Uma grande empresa produtora de celulose precisa possuir uma extensa área de terras para plantar suas florestas de eucalipto, de onde é extraído o produto. É o caso da Eldorado Celulose, que hoje pertence à holding J&F, dos irmãos Batista, também controladora da JBS.

Em 2017, em meio a uma crise enfrentada pelo grupo, a J&F acertou a venda do controle da Eldorado para a CA Investment, subsidiária da multinacional Paper Excellence, fundada e controlada pelo indonésio Jackson Widjaja.

Quase sete anos depois, no entanto, o negócio está cada vez mais longe de se concretizar, e o principal motivo é a lei que impede compra de imóveis rurais por estrangeiros no Brasil, sem a autorização prévia das autoridades.

O contrato previa a compra de 49,4% do capital da Eldorado pela CA Investment em 2017, com o pagamento de R$ 3,8 bilhões. A subsidiária da Paper Excellence completaria a operação um ano depois, mas o pagamento dos 50,6% restantes não foi realizado até setembro de 2018, quando venceu o prazo para liquidar a transferência de ações.

Então foi iniciada uma arbitragem e o controle da Eldorado continua sendo disputado na Justiça. Em julho de 2023, o Tribunal Regional Federal da 4ª Região (TRF-4) já havia suspendido a transferência de controle da Eldorado.
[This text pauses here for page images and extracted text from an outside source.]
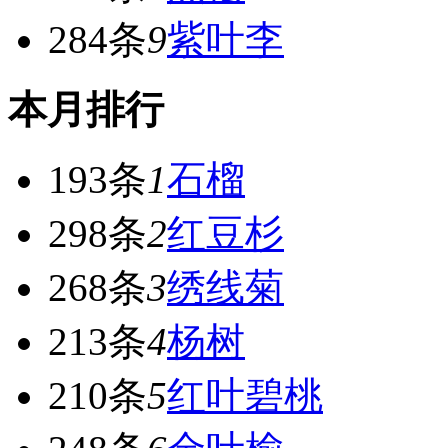
284条
9
紫叶李
本月排行
193条
1
石榴
298条
2
红豆杉
268条
3
绣线菊
213条
4
杨树
210条
5
红叶碧桃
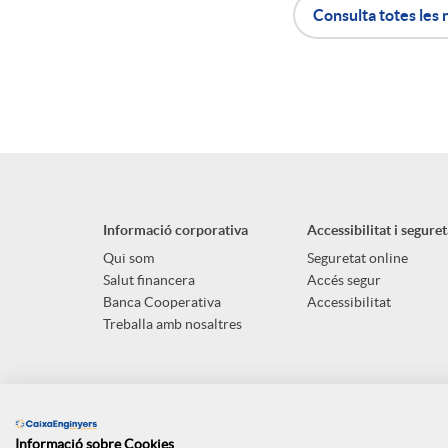
Consulta totes les 
n
A
B
g
p
o
u
l
t
t
Informació corporativa
Accessibilitat i seguret
i
ó
Qui som
Seguretat online
Salut financera
Accés segur
s
Banca Cooperativa
Accessibilitat
c
n
Treballa amb nosaltres
a
s
Informació sobre Cookies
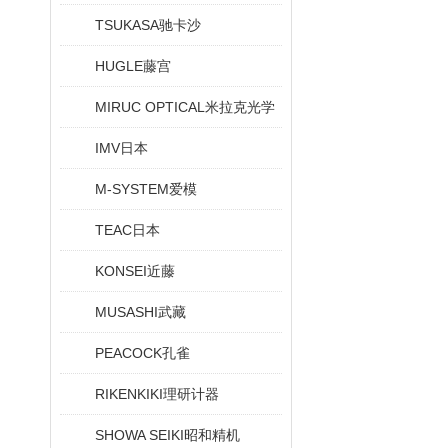
TSUKASA驰卡沙
HUGLE藤宫
MIRUC OPTICAL米拉克光学
IMV日本
M-SYSTEM爱模
TEAC日本
KONSEI近藤
MUSASHI武藏
PEACOCK孔雀
RIKENKIKI理研计器
SHOWA SEIKI昭和精机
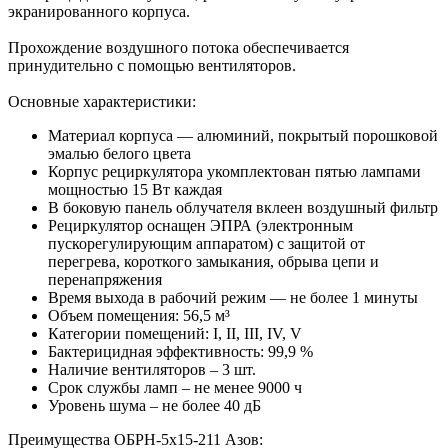
экранированного корпуса.
Прохождение воздушного потока обеспечивается
принудительно с помощью вентиляторов.
Основные характеристики:
Материал корпуса — алюминий, покрытый порошковой
эмалью белого цвета
Корпус рециркулятора укомплектован пятью лампами
мощностью 15 Вт каждая
В боковую панель облучателя вклеен воздушный фильтр
Рециркулятор оснащен ЭПРА (электронным
пускорегулирующим аппаратом) с защитой от
перегрева, короткого замыкания, обрыва цепи и
перенапряжения
Время выхода в рабочий режим — не более 1 минуты
Объем помещения: 56,5 м³
Категории помещений: I, II, III, IV, V
Бактерицидная эффективность: 99,9 %
Наличие вентиляторов – 3 шт.
Срок службы ламп – не менее 9000 ч
Уровень шума – не более 40 дБ
Преимущества ОБРН-5x15-211 Азов:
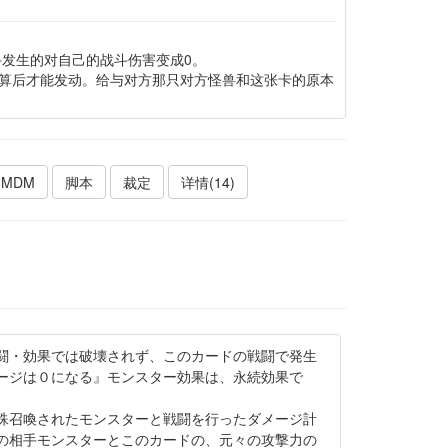
斗发生的对自己的战斗伤害变成0。
算后才能发动。给与对方那只对方怪兽和这张卡的原本
MDM
脚本
裁定
详情(14)
闘・効果では破壊されず、このカードの戦闘で発生
ージは０になる』モンスター効果は、永続効果で
殊召喚されたモンスターと戦闘を行ったダメージ計
の相手モンスターとこのカードの、元々の攻撃力の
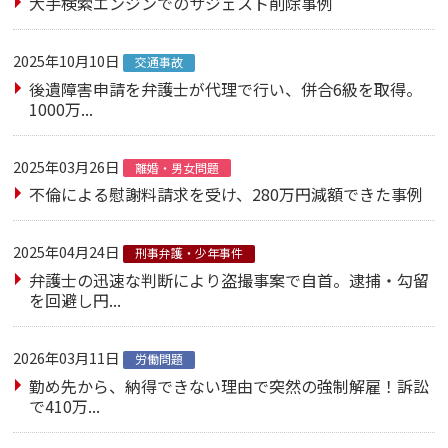
大手検索エンジンでのサジェスト削除事例
2025年10月10日
交通事故
後遺障害申請を弁護士が代理で行い、併合6級を取得。
1000万...
2025年03月26日
離婚・男女問題
不倫による慰謝料請求を受け、280万円減額できた事例
2025年04月24日
刑事弁護・少年事件
弁護士の迅速な判断により盗撮事案で自首。逮捕・勾留
を回避し円...
2026年03月11日
労働問題
勤め先から、納得できない理由で突然の強制解雇！訴訟
で410万...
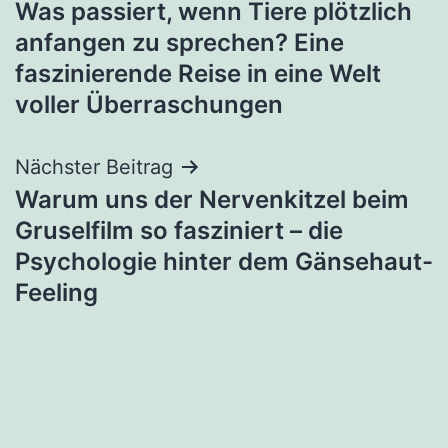
Was passiert, wenn Tiere plötzlich
anfangen zu sprechen? Eine
faszinierende Reise in eine Welt
voller Überraschungen
Nächster Beitrag
Warum uns der Nervenkitzel beim
Gruselfilm so fasziniert – die
Psychologie hinter dem Gänsehaut-
Feeling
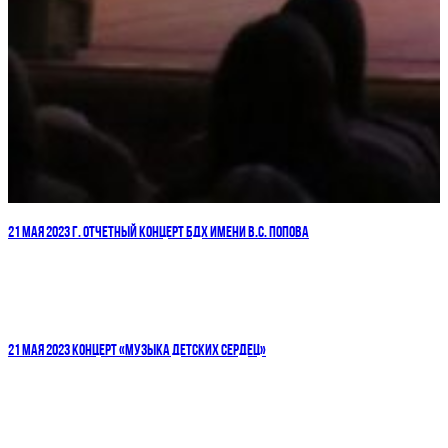
21 МАЯ 2023 Г. ОТЧЕТНЫЙ КОНЦЕРТ БДХ ИМЕНИ В.С. ПОПОВА
21 МАЯ 2023 КОНЦЕРТ «МУЗЫКА ДЕТСКИХ СЕРДЕЦ»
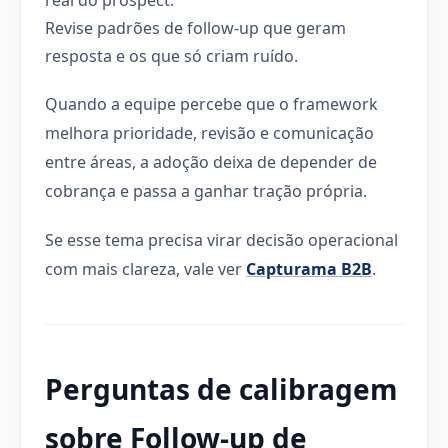
Revise padrões de follow-up que geram
resposta e os que só criam ruído.
Quando a equipe percebe que o framework
melhora prioridade, revisão e comunicação
entre áreas, a adoção deixa de depender de
cobrança e passa a ganhar tração própria.
Se esse tema precisa virar decisão operacional
com mais clareza, vale ver
Capturama B2B
.
Perguntas de calibragem
sobre Follow-up de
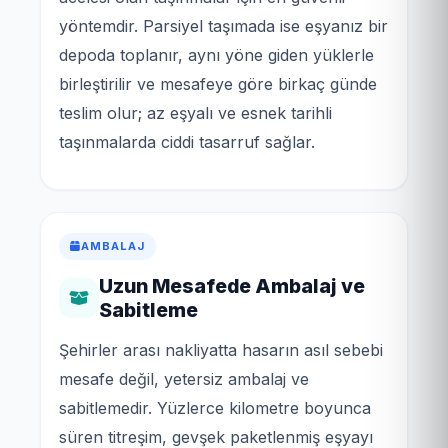
yöntemdir. Parsiyel taşımada ise eşyanız bir
depoda toplanır, aynı yöne giden yüklerle
birleştirilir ve mesafeye göre birkaç günde
teslim olur; az eşyalı ve esnek tarihli
taşınmalarda ciddi tasarruf sağlar.
AMBALAJ
Uzun Mesafede Ambalaj ve
Sabitleme
Şehirler arası nakliyatta hasarın asıl sebebi
mesafe değil, yetersiz ambalaj ve
sabitlemedir. Yüzlerce kilometre boyunca
süren titreşim, gevşek paketlenmiş eşyayı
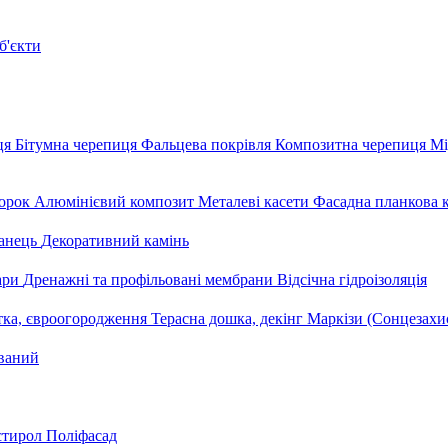
б'єкти
ця
Бітумна черепиця
Фальцева покрівля
Композитна черепиця
Мі
орок
Алюмінієвий композит
Металеві касети
Фасадна планкова 
анець
Декоративний камінь
уари
Дренажні та профільовані мембрани
Відсічна гідроізоляція
тка, євроогородження
Терасна дошка, декінг
Маркізи (Сонцезахи
ваний
стирол
Поліфасад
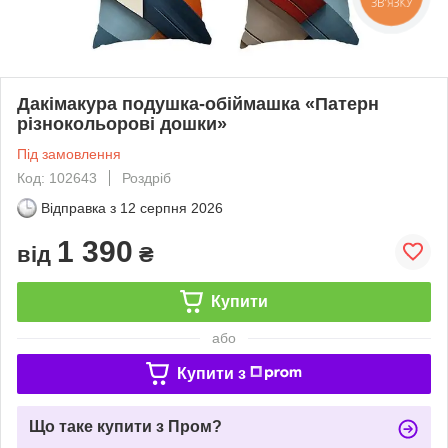
ЗВ'ЯЗКУ
Дакімакура подушка-обіймашка «Патерн
різнокольорові дошки»
Під замовлення
Код: 102643
Роздріб
Відправка з
12 серпня 2026
1 390
від
₴
Купити
або
Купити з
Що таке купити з Пром?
A alegação é a mesma exposta na nota técnica do Instituto Nacional de Colonização e Reforma Agrária (Incra), exposta nesta terça pela Eldorado em comunicado ao mercado.

Segundo o órgão, a Eldorado é proprietária e arrendatária de terras. Segundo informações da própria companhia, são quase 250 mil hectares de florestas.

Assim, a transferência de controle da companhia precisa de uma autorização prévia do Congresso Nacional e dos demais órgãos de regulação, já que a Paper Excellence é uma empresa estrangeira.

Por isso, o Incra recomendou, inclusive à Comissão de Valores Mobiliários (CVM), o cancelamento do contrato firmado em 2017 entre J&F e CA Investment.

No comunicado, a Eldorado afirma que vai orientar seus acionistas a “adotar as providências cabíveis”, e que “se houver interesse de ambas as partes em nova transação, solicitar ao Incra e aos demais órgãos competentes prévia autorização para o negócio”.

Em nota enviada ao AgFeed, a J&F Investimentos diz que tomou conhecimento da posição do Incra e lembra que ela é idêntica àquelas já tomadas pela Advocacia-Geral da União (AGU) e pelo Ministério Público Federal (MPF).

“Em razão da conclusão técnica do Incra de que o contrato de venda da Eldorado não poderia ter sido firmado e considerando que a AGU já afirmou em três pareceres que ‘a consequência é a nulidade de pleno direito’, a J&F aguarda a concordância da Paper Excellence para o desfazimento amigável e voluntário do negócio, como recomendado pela autarquia, com a devolução do valor já pago, evitando assim prejuízos ainda mais graves às operações da Eldorado”, diz a holding.

Procurada pela reportagem, a Paper Excellence Brasil não se posicionou até o fechamento desta reportagem.

Lei da década de 1960

A questão da compra de imóveis rurais por estrangeiros é bastante discutida dentro do agronegócio e, segundo um advogado especialista em direito imobiliário, que prefere não se identificar, as decisões seguem a lei que foi promulgada na década de 1960.

“A lei precisa ser modernizada. É legítimo haver uma preocupação com a segurança nacional, a soberania, questões de fronteira. Mas empresas e investidores estrangeiros querem desenvolver negócios no Brasil, especialmente no agronegócio, segmento que mais cresce no país”, diz esse advogado.

Ele conta que muitos cartórios desconhecem a legislação e não é incomum a transferência de imóveis rurais para estrangeiros sem que o Incra sequer tome conhecimento.

“A análise é morosa, burocrática e dificulta a operação. O Incra não tem mão de obra para estudar todas as particularidades. As autorizações demoram pelo menos dois anos para sair”, diz o especialista.

Ele cita o exemplo de empresas de energia que querem comprar terras para instalar painéis solares. “Não há uma instrução específica para esse fim na lei. Há mais de uma década que não se avança nessa pauta”.

O advogado conta que empresas e investidores acabam arrumando alternativas para conseguir entrar no segmento, principalmente via Fundos de Participação e Fiagros. “A legislação não trata desse instrumento. A própria CVM tem dificuldade para criar um padrão”.